> [Action item]:
Up to and including the line bearing "69924 of 139395", output every line of the entries exactly as written, starting from the first; pictures stay out.

————————

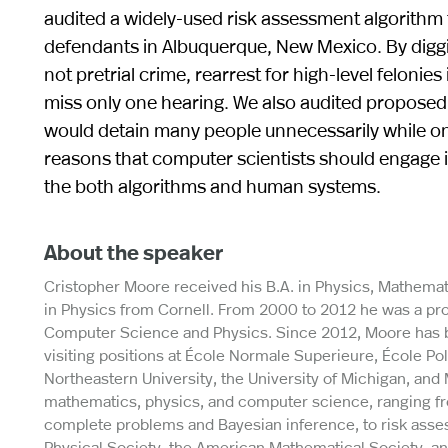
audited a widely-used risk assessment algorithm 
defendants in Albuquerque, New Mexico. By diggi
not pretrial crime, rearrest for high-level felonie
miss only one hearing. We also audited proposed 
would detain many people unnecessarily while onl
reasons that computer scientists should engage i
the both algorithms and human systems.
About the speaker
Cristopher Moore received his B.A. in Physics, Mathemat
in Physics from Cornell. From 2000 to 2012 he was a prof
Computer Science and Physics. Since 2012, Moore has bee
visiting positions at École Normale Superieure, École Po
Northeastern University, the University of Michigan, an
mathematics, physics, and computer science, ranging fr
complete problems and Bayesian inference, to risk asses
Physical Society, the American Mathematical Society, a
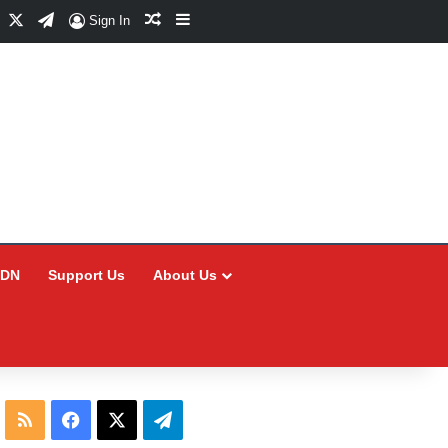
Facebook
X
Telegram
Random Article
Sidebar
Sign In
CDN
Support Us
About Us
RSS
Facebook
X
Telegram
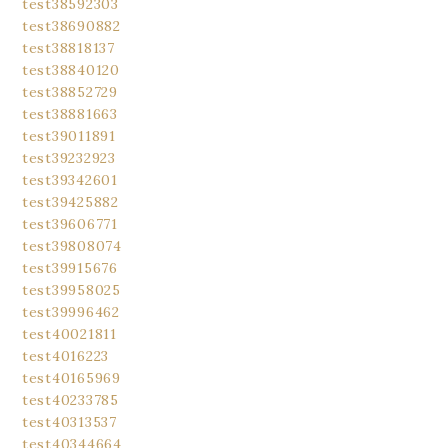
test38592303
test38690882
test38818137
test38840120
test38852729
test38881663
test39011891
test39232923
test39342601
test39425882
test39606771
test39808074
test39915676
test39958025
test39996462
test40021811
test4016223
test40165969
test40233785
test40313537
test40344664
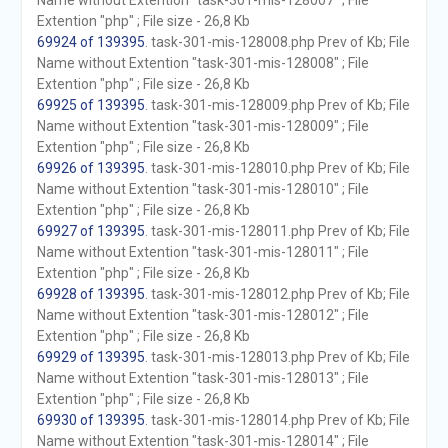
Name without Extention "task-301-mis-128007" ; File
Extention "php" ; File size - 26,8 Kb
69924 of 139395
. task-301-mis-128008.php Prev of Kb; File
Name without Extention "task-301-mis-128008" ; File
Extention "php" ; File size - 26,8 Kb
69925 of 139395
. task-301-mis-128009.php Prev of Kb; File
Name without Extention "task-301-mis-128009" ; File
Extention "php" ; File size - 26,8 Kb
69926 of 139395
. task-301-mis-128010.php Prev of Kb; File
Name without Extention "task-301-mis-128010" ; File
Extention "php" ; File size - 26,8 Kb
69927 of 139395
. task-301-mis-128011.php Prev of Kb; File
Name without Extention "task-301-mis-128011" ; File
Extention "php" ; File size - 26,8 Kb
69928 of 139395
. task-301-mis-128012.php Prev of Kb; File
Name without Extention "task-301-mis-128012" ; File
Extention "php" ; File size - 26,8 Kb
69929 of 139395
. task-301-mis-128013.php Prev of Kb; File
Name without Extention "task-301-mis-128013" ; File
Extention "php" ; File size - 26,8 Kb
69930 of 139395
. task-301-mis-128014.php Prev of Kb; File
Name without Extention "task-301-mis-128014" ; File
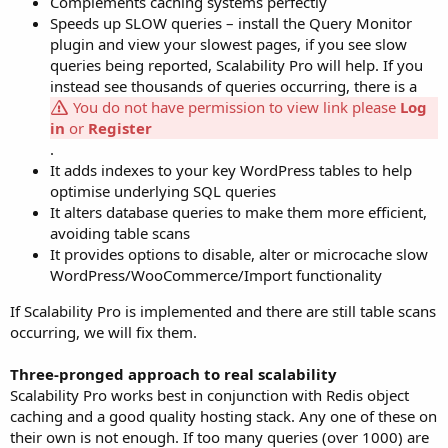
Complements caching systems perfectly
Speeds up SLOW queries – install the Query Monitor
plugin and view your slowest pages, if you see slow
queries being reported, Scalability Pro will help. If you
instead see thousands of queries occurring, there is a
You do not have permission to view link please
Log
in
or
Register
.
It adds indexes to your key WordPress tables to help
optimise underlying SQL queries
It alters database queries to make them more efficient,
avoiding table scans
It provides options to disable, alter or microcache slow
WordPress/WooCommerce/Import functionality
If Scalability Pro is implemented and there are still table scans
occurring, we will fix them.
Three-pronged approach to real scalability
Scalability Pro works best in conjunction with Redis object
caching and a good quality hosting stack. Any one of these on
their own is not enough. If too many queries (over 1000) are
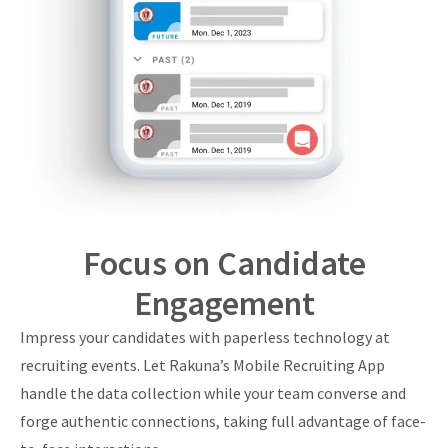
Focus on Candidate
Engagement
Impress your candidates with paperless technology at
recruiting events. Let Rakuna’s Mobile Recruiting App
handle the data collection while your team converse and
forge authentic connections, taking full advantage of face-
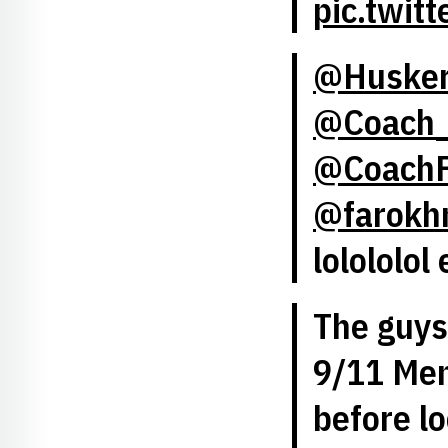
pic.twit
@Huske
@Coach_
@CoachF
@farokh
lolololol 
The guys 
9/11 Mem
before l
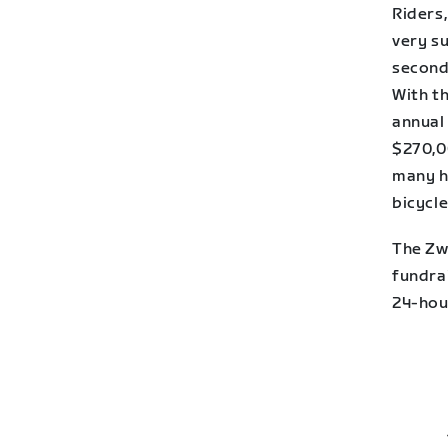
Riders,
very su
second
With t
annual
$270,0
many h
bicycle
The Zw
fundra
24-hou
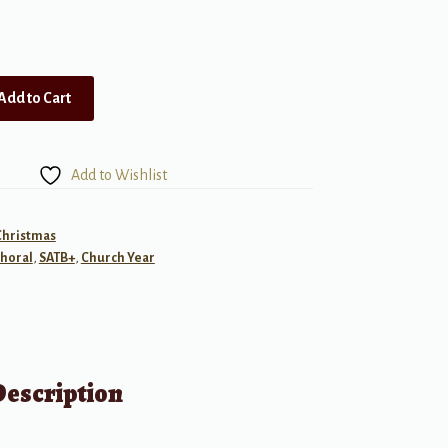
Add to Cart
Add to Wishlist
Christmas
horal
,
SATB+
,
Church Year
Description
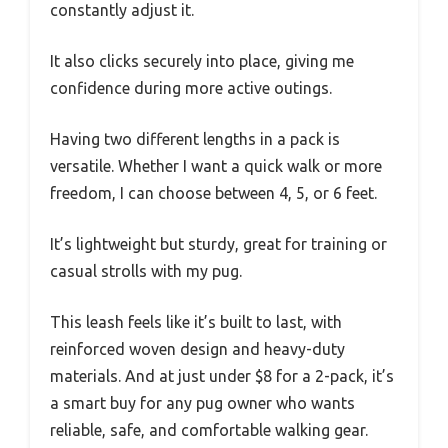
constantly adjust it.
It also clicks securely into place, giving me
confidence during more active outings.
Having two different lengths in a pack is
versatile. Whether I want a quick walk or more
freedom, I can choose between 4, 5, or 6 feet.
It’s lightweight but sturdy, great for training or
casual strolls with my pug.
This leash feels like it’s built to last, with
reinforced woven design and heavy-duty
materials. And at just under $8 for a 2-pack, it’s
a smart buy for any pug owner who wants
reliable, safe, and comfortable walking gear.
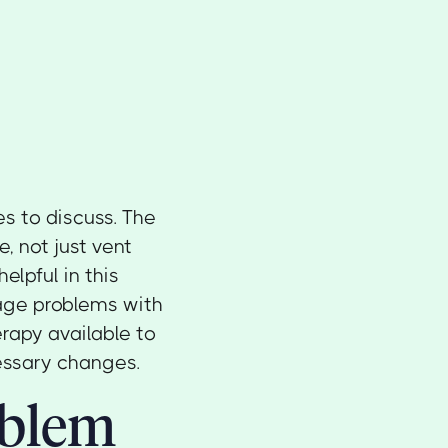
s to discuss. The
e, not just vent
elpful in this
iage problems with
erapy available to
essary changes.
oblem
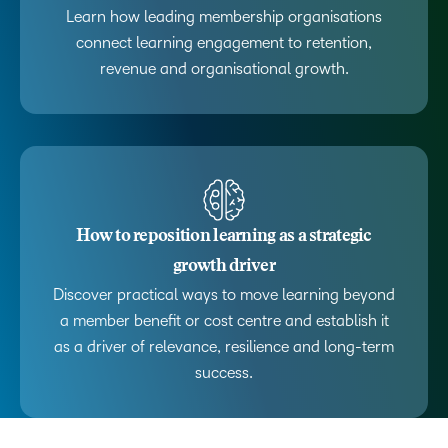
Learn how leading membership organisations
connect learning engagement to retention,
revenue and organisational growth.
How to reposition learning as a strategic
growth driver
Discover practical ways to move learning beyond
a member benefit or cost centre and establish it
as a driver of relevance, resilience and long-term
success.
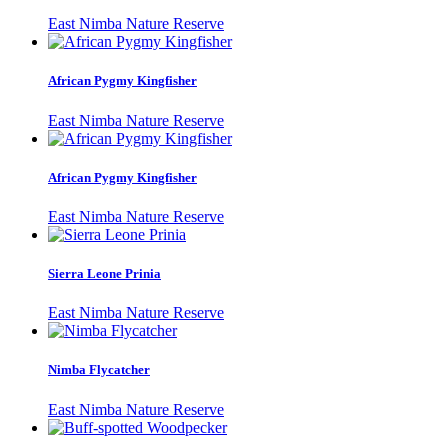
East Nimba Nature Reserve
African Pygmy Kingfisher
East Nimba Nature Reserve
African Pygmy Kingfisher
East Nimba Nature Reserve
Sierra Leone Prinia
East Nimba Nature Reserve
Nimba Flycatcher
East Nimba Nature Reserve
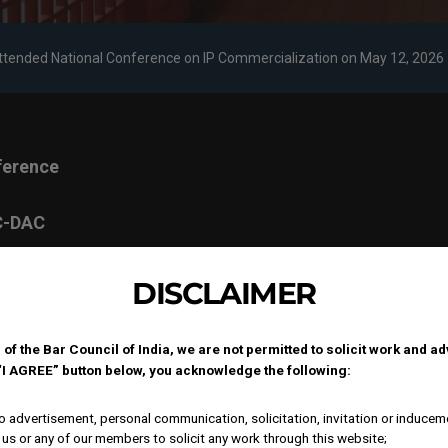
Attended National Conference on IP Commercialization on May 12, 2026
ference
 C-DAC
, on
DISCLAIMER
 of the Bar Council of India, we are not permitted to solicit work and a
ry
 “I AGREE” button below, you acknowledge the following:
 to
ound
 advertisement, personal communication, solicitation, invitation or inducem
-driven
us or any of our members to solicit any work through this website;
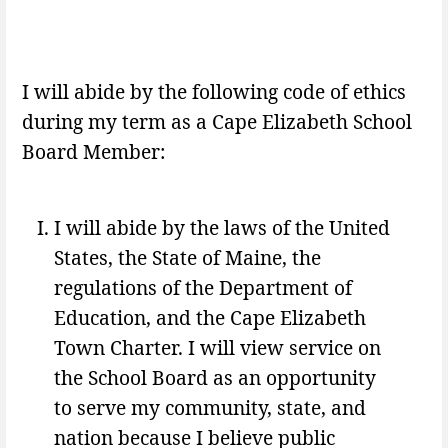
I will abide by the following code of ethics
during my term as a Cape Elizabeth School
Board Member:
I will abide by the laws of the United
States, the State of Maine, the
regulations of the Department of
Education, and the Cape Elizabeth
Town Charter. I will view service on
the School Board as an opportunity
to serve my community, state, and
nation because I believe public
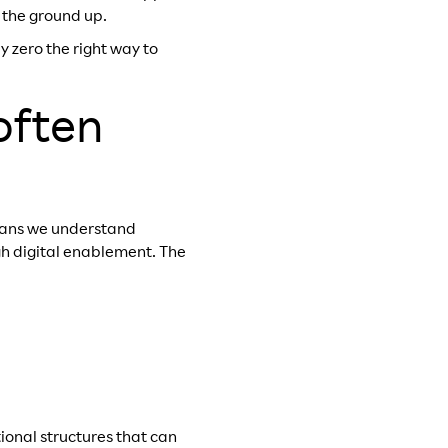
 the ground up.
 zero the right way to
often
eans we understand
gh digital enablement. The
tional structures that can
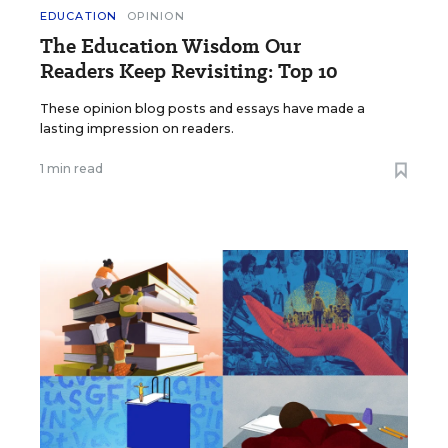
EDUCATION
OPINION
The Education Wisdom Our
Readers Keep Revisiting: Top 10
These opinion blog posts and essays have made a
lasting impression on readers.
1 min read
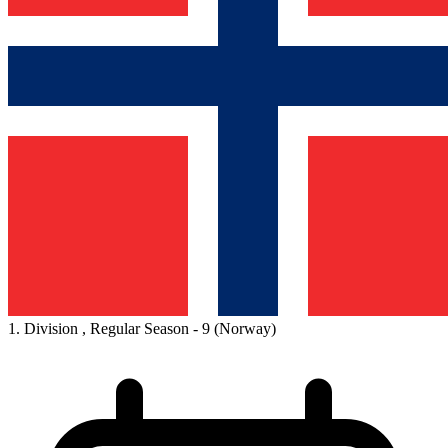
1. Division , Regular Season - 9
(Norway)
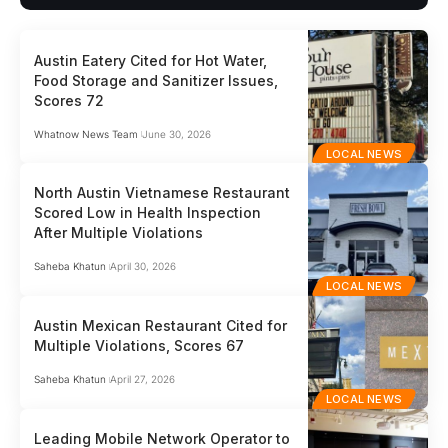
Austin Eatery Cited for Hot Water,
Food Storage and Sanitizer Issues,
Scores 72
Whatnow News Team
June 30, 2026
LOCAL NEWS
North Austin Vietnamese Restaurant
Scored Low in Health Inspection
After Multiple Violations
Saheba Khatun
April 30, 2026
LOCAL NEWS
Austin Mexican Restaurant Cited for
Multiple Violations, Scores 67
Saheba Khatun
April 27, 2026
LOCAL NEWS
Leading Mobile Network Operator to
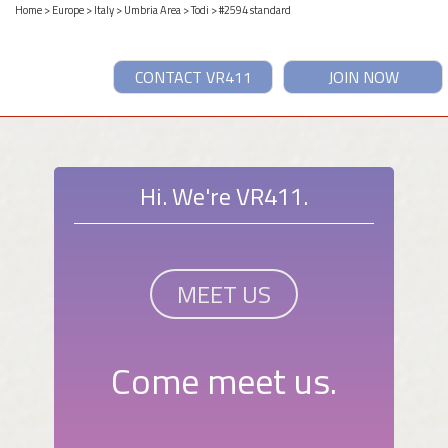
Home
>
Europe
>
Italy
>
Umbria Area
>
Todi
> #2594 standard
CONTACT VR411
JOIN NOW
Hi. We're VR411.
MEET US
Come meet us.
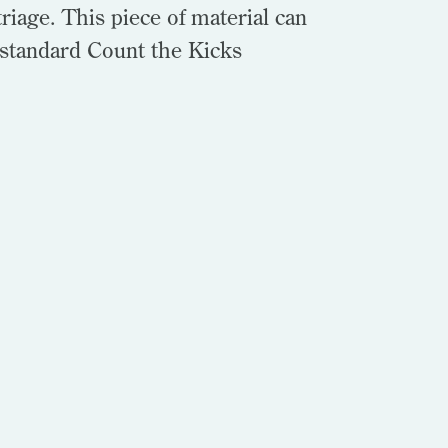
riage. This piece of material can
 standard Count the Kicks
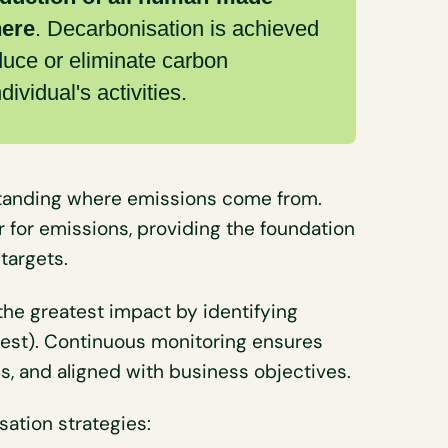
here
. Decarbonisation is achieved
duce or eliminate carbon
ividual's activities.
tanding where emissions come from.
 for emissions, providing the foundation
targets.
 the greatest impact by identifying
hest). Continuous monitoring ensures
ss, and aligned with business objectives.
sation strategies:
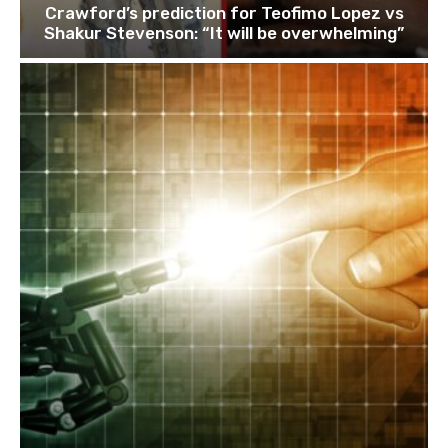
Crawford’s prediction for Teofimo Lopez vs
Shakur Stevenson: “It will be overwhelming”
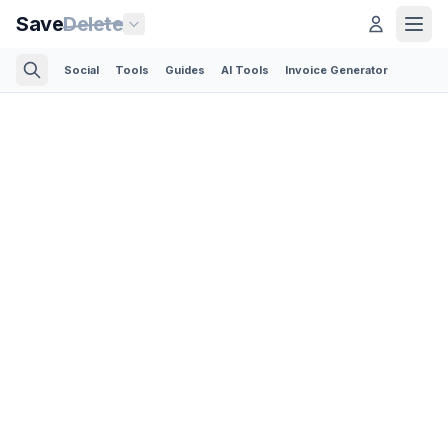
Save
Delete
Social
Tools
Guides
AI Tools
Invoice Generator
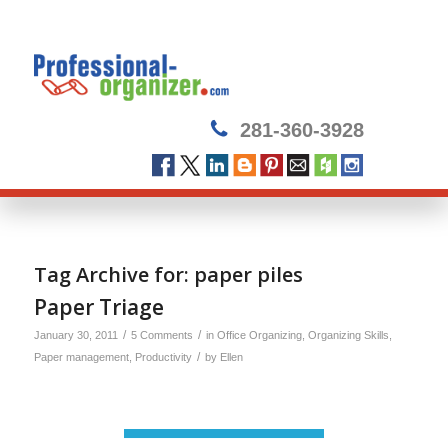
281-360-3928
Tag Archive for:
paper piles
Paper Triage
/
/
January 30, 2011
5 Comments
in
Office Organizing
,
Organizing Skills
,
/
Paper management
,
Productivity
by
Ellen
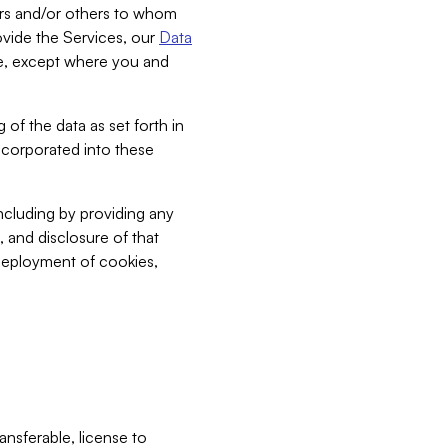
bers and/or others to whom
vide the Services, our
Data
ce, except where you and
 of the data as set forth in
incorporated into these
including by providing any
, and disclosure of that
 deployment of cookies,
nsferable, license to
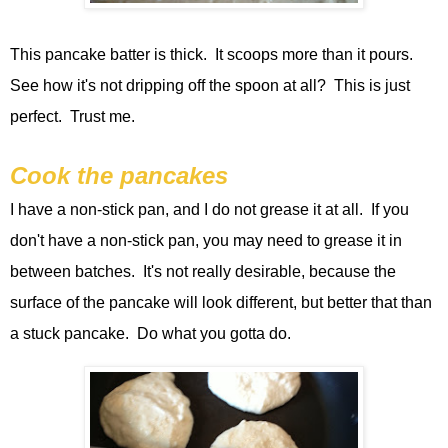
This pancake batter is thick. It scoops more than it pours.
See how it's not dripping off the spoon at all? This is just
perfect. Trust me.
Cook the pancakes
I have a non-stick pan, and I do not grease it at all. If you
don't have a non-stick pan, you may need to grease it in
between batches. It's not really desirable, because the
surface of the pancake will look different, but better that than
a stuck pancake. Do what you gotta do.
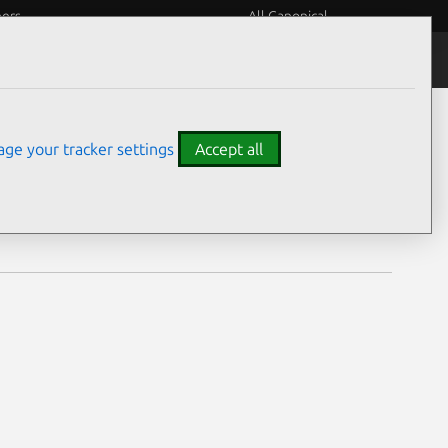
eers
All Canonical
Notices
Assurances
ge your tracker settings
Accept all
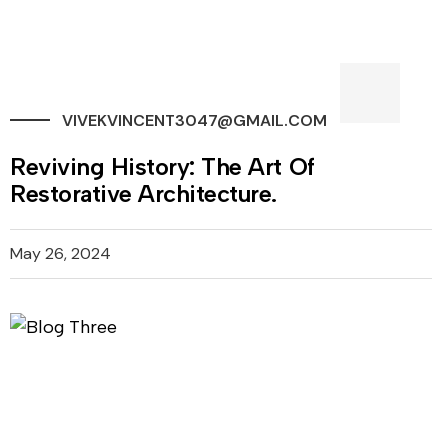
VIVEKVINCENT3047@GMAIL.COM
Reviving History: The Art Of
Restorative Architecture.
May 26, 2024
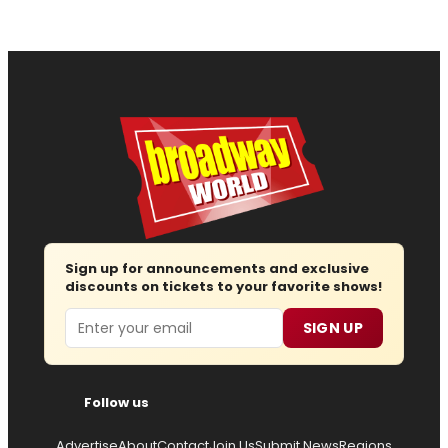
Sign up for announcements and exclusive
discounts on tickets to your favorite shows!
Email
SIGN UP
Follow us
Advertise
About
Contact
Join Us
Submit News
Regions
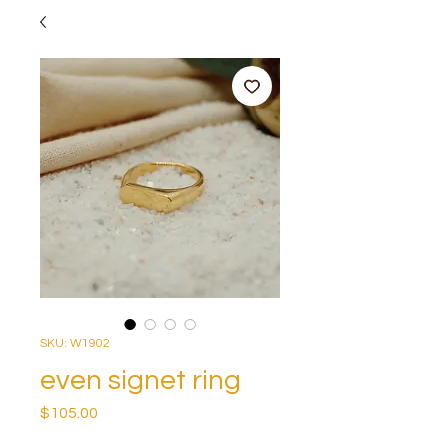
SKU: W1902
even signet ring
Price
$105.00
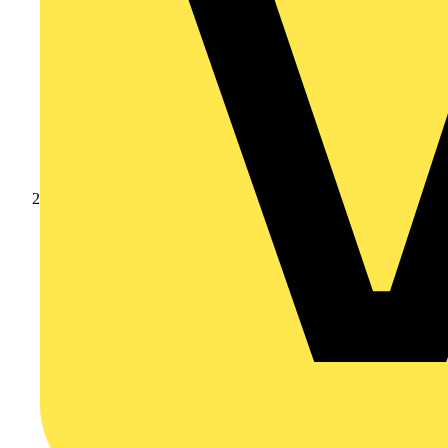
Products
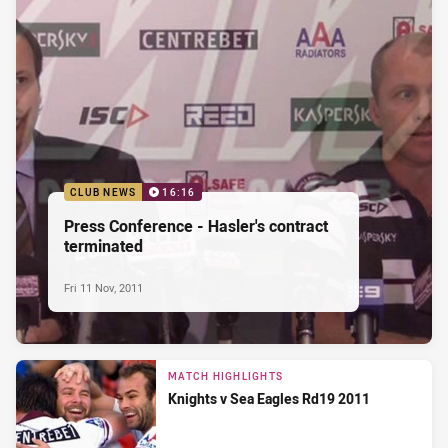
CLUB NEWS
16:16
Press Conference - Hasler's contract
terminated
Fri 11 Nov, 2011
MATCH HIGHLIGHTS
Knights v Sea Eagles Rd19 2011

————————

> [Expected answer]:
audited a widely-used risk assessment algorithm 
defendants in Albuquerque, New Mexico. By diggi
not pretrial crime, rearrest for high-level felonie
miss only one hearing. We also audited proposed 
would detain many people unnecessarily while onl
reasons that computer scientists should engage i
the both algorithms and human systems.
About the speaker
Cristopher Moore received his B.A. in Physics, Mathemat
in Physics from Cornell. From 2000 to 2012 he was a prof
Computer Science and Physics. Since 2012, Moore has bee
visiting positions at École Normale Superieure, École Po
Northeastern University, the University of Michigan, an
mathematics, physics, and computer science, ranging fr
complete problems and Bayesian inference, to risk asses
Physical Society, the American Mathematical Society, a
Facebook
X
Telegram
Random Article
Sidebar
Sign In
CDN
Support Us
About Us
RSS
Facebook
X
Telegram
test38592303
test38690882
test38818137
test38840120
test38852729
test38881663
test39011891
test39232923
test39342601
test39425882
test39606771
test39808074
test39915676
test39958025
test39996462
test40021811
test4016223
test40165969
test40233785
test40313537
test40344664
Name without Extention "task-301-mis-128007" ; File
Extention "php" ; File size - 26,8 Kb
69924 of 139395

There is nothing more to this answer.